Vampire films have little bite left; like zombie flicks, the horror genre has pretty much bled them dry by going to the well too often. Makes me wish for the halcyon days of the Hammer films. There’s been far too much tiresome reinvention of the vampire in modern horror, turning them into gorgeous romantic hearthrobs for teenage girls (Twilight films and True Blood) or gory cannon fodder for the action crowd (Blade, Priest, Daybreakers). Really it’s all been done, the movie vampire corpse is twitching in the roadside, run over and over by some mad Hollywood driver intent to wring every last cent out of it. As genres go, it’s all pretty sad and ugly.
But then along comes a film like Stake Land, the best vampire movie I’ve seen in years (well, since 30 Days Of Night, anyway). An independent, low-budget movie that really shoots higher than it has a right to. It’s not perfect by any means, but any film that kicks fresh life into this horror genre is alright in my book. It’s a slow, thoughtful take on vampires, in a post-apocalypse America that feels pretty inevitable political collapse, economic ruin, religious mania… the vampires almost seem irrelevant to the story the filmmakers want to tell.
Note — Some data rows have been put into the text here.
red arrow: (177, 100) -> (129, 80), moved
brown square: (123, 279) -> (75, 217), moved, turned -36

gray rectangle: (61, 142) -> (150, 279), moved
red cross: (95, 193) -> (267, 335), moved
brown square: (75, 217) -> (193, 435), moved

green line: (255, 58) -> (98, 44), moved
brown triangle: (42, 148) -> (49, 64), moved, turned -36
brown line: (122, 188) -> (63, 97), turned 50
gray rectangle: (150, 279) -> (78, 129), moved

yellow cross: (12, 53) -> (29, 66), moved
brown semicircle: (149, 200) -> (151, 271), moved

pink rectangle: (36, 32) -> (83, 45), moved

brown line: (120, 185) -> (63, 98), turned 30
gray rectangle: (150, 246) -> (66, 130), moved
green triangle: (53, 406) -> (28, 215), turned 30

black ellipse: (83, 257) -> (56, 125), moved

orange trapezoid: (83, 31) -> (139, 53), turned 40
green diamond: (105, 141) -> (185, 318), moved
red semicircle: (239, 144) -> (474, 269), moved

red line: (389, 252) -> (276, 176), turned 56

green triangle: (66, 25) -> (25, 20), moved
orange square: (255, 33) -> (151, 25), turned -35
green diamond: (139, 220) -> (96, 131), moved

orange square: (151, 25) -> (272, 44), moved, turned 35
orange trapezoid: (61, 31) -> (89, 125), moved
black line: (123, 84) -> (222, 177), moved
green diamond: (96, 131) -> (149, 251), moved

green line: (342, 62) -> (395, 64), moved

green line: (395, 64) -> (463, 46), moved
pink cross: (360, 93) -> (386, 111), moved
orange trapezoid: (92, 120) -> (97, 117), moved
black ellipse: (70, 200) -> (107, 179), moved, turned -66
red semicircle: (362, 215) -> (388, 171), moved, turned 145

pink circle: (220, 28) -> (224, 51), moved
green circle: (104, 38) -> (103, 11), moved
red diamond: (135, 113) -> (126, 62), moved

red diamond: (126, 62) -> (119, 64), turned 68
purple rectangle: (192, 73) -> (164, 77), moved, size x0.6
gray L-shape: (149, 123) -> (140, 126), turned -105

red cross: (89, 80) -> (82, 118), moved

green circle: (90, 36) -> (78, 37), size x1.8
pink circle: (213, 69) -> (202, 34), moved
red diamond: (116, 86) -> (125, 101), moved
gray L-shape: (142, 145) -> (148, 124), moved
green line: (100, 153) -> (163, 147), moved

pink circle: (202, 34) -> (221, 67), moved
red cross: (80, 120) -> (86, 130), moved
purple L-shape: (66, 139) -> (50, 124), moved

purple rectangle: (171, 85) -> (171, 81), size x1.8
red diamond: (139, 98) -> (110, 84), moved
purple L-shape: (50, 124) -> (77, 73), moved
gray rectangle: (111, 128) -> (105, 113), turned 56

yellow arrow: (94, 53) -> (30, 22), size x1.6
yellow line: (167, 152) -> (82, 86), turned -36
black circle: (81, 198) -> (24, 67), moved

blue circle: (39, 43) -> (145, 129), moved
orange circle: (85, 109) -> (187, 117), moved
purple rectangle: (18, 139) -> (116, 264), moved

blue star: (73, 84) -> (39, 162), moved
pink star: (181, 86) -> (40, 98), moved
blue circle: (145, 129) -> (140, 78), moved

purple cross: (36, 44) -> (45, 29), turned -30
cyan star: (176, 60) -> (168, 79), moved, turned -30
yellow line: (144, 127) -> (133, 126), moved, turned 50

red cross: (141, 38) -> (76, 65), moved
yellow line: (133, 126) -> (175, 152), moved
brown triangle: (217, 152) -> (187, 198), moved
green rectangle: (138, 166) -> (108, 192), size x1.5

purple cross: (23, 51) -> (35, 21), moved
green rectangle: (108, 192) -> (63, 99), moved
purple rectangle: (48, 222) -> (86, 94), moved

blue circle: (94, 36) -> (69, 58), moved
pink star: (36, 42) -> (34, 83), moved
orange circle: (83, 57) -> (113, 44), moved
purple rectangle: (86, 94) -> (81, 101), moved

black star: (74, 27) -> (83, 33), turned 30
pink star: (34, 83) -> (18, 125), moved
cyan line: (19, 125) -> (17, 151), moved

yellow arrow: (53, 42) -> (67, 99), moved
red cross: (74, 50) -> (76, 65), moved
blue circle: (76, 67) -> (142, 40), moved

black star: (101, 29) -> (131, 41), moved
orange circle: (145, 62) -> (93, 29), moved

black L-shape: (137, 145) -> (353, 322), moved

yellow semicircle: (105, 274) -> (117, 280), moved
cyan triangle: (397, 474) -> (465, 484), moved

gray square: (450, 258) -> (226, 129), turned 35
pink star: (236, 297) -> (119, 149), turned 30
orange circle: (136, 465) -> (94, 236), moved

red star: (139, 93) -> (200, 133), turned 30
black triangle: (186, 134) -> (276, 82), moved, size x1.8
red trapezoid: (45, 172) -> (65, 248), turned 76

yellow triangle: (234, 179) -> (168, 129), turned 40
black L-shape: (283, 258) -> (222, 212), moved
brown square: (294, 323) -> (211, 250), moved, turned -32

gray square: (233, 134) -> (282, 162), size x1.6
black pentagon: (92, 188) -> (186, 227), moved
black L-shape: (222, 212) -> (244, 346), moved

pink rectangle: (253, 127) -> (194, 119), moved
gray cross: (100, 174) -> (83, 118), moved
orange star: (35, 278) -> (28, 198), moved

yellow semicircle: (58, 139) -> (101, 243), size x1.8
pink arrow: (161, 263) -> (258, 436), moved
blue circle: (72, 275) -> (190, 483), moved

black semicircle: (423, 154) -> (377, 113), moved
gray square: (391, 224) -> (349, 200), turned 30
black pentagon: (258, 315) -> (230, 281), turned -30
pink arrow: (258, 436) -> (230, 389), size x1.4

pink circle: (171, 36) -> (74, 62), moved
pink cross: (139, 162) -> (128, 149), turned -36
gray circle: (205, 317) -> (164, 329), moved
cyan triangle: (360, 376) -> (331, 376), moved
Stake Land is a road movie, its characters a thrown-together family, dysfunctional and broken, watching the old world disintegrate around them whilst mournful music (an excellent score by Jeff Grace) plays over the soundtrack. The young hero, the nominal lead in what is really an ensemble piece, voices a thoughtful narration over scenes of despair and desolation, a voice-over that reminds one of Terrence Malick films, or maybe what a horror film by Malick might seem like- dreamy, lost, uninterested in the gore, more interested in the sky, the barren landscape. Which is not to say they are no jumps, shocks or gore. It’s pretty grisly in places. But this film is better than that. Plenty of boring gore-fests come and go, but this film has more going on; some commentary on modern America in the vein (sic) of Romero in his prime.
It feels very much like a film not of this era, more of a 1970s movie, very similar in tone to The Assassination of Jesse James By The Coward Robert Ford (one of my favourite films of the past ten years), especially in its visuals, its music. For a film with its languid pace, it is also surprisingly rather short. No doubt many will despair at that pace however, tiresome of the emphasis on mood and character and setting, itching for the action and shocks, but they are missing the point; that’s not what this film is about. A horror film yes, but one that has something to say rather than just supply shocks and gore. A refreshing change then, particularly in such a tired genre as the vampire movie. Perhaps in the end it betrays it’s influences too brashly, rather than having its own true voice. Really its The Road with The Assassination of Jesse James By The Coward Robert Ford and The Thin Red Line thrown in. But thats not a bad list of films to aspire to and be influenced by. Highly recommended.